Exercise objective
A stretch of the entries below is to be set down exactly, running from the line with "沖縄そば (87, 123)" through the line with "スパイスカレー (489, 346)", both included, and no other line.

________________

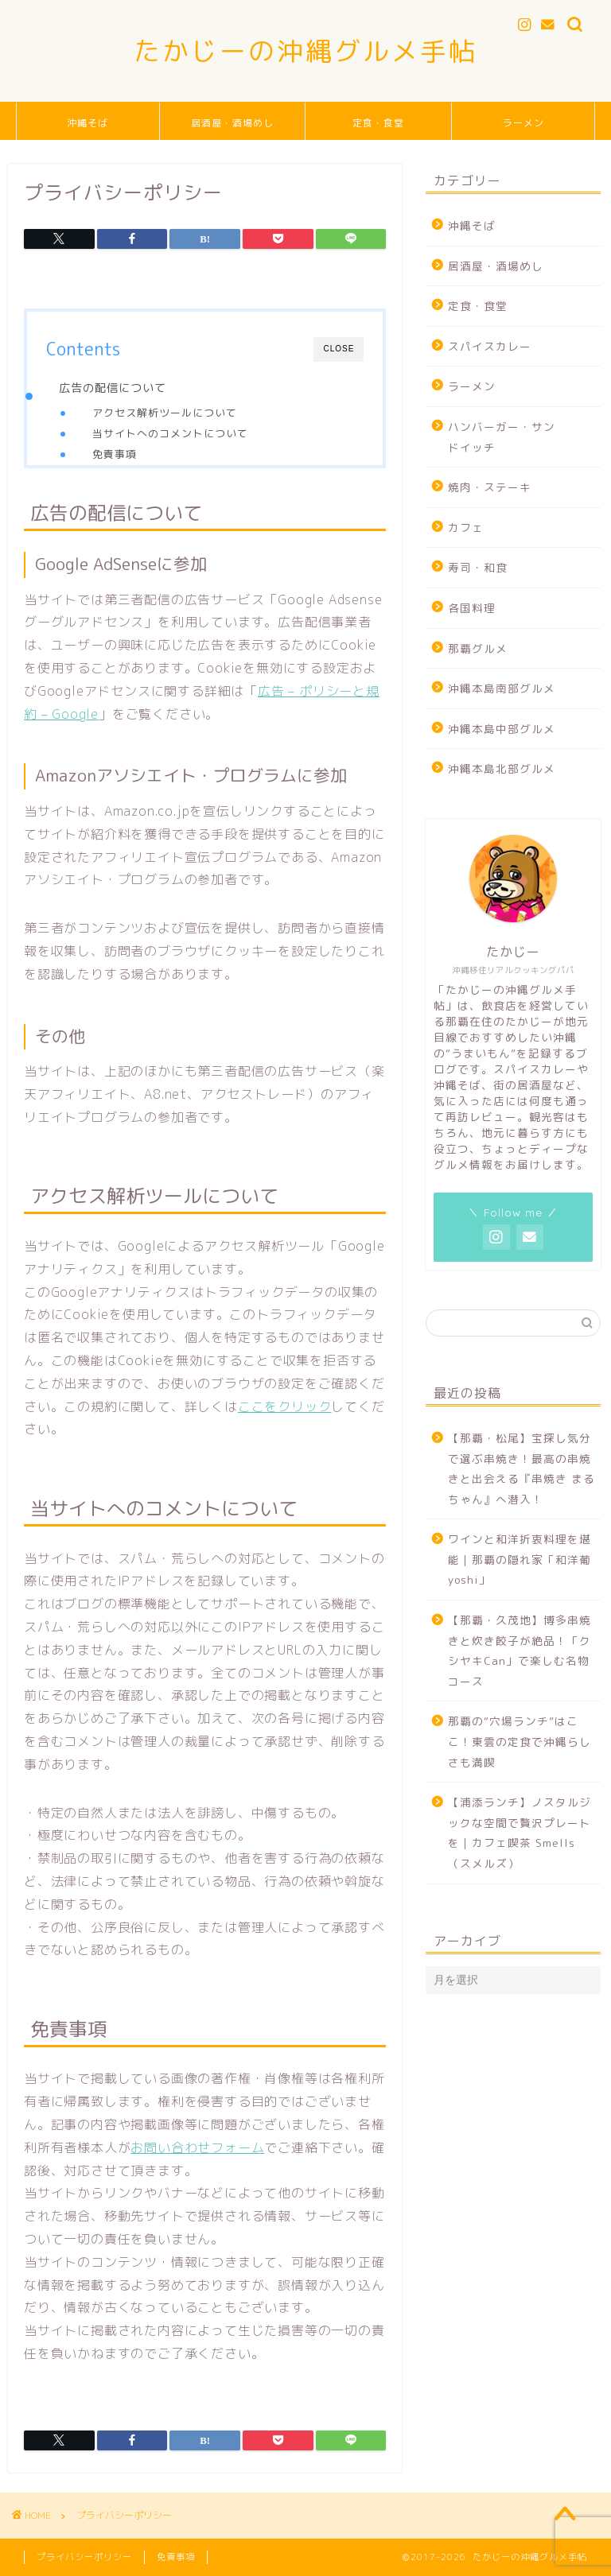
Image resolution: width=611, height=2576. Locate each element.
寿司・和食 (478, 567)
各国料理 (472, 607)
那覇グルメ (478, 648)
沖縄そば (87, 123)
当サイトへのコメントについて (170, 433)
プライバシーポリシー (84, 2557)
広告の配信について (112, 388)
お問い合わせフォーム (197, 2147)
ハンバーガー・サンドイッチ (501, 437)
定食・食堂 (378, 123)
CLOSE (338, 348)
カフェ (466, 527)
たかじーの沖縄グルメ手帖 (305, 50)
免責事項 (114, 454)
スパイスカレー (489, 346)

________________

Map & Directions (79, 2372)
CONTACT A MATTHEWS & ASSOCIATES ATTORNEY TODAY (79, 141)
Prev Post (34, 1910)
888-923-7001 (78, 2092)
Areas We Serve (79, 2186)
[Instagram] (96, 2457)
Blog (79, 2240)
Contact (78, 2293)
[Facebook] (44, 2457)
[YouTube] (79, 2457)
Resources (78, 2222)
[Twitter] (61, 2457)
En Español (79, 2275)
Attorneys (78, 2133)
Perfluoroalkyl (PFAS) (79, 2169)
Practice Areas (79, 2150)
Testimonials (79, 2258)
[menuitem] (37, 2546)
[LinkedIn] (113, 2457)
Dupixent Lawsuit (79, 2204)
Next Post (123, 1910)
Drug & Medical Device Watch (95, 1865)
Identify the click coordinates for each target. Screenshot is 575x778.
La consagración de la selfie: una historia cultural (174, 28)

________________

Expected answer
沖縄そば (87, 123)
当サイトへのコメントについて (170, 433)
プライバシーポリシー (84, 2557)
広告の配信について (112, 388)
お問い合わせフォーム (197, 2147)
ハンバーガー・サンドイッチ (501, 437)
定食・食堂 (378, 123)
CLOSE (338, 348)
カフェ (466, 527)
たかじーの沖縄グルメ手帖 (305, 50)
免責事項 (114, 454)
スパイスカレー (489, 346)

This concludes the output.